The authors investigate how concept understanding develops within transformers during training by studying a small model on synthetic tasks designed for in-context learning (ICL). They found that as the model learns to represent different underlying concepts (like identifying parts of a sentence), it also builds ways to decode these concepts, leading to better ICL performance. Examining a larger, pretrained model (Llama-3.1-8B), they show that its ability to encode concepts directly impacts its ICL effectiveness. Using techniques like controlled fine-tuning and targeted interventions, they demonstrate that improving concept encoding helps the model perform better on ICL tasks. They also experiment with prompting, finding that it can enhance concept encoding and ICL performance.

优点

  • The study addresses an interesting and practical research question: understanding the mechanism behind in-context learning (ICL) in LLMs. This is an intriguing problem from a scientific perspective and has important implications for real-world applications.
  • The authors designed a simple yet reasonable synthetic task to explore the model's emergent behavior in concept encoding and decoding. Although straightforward, the task is well-suited to investigate the research question.
  • By training a small GPT model from scratch and prompting the Llama 8B model, the authors effectively examined the hidden representations of LLMs, revealing the coupled emergence of concept encoding and concept decoding.

缺点

  • The research question and task design draw on prior related work, which may limit the novelty of this work on these points. (But I still want to emphasize that the authors add an interesting twist by incorporating sparsity constraints into the sparse linear regression task, which is a valuable contribution of this work. )
  • The hypotheses for each experiment and their specific contributions are not entirely clear.
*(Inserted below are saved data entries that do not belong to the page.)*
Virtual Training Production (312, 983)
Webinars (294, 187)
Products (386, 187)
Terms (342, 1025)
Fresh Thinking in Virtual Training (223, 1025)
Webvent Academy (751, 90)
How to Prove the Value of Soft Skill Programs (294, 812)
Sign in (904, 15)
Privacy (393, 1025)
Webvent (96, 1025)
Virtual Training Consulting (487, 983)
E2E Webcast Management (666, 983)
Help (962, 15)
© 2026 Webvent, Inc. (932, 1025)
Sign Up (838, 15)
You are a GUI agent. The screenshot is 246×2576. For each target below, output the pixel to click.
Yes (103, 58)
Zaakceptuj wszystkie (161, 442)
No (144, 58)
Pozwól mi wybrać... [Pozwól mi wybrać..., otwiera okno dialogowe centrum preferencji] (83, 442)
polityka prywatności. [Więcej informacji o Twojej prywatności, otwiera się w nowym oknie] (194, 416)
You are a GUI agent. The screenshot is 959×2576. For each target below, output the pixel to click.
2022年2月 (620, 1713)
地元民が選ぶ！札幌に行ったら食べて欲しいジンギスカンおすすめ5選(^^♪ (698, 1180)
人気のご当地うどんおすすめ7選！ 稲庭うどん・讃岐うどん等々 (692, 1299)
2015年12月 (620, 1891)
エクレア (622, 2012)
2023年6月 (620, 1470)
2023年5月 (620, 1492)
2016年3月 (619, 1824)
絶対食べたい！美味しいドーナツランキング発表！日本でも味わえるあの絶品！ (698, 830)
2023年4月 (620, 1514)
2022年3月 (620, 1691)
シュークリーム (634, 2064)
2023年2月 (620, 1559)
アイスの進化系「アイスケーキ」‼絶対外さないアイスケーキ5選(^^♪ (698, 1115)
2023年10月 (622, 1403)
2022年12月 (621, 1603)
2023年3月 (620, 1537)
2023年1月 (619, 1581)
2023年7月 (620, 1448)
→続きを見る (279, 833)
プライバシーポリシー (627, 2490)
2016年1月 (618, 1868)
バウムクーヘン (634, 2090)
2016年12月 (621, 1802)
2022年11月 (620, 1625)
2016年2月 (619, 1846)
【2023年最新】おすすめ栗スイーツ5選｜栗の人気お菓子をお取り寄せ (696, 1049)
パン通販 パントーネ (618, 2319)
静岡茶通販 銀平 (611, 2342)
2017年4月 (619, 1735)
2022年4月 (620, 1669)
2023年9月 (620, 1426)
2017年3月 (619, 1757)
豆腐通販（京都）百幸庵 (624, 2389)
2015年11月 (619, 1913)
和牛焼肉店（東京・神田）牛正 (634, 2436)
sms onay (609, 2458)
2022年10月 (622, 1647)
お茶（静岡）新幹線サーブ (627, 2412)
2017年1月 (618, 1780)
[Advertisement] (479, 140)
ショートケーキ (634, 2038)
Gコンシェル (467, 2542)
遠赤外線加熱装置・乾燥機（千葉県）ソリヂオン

It is difficult to discern what each experiment aims to verify and whether the findings are novel. For example, in line 146, the authors state, "we demonstrate the emergence of concept encoding and decoding are mutually reinforcing." However, the experimental results lack sufficient evidence to support this claim, which may make this assertion seem overstated. I would encourage the authors to clarify their findings throughout the paper, clearly distinguishing between reproductions of prior work and novel insights, whether in synthetic tasks or large-scale experiments.

问题

  1. What specific hypotheses are being tested in each experiment? Could you clarify these?
  2. How does each experiment contribute to the overall research question? Can you make these connections more explicit?
  3. Are the findings entirely new, or do they replicate previous results? It would help if you clearly identified which results are reproductions and which are novel insights.
  4. In line 146, you mention that concept encoding and decoding are "mutually reinforcing." Could you provide more evidence or context to support this claim? It may currently come across as overgeneralized.
  5. How does adding sparsity constraints to the sparse linear regression task enhance the study? Could you explain this addition’s significance in more detail?
AC 元评审

The authors present an analysis to understand the mechanism of ICL. They propose a concept encoding-decoding mechanism, validated across a few models. The experiments seem well supported, but overall seem relatively incremental given existing work. Expanding this analysis to more in-depth analyses (e.g. how encoding and decoding interact / their relative speed of acquisition / their generalization) and / or to other task families would help make this stronger.

I would strongly recommend a workshop for the paper as is, and to resubmit with a few additional analyses -- the paper is borderline and just falling short of a full conference paper.

审稿人讨论附加意见

The authors added experiments to address concerns about generalizability (to models and tasks), and clarity of exposition.

The main remaining issues raised were about overall novelty given past work, whether the work is impactful enough -- about which all reviewers did not agree.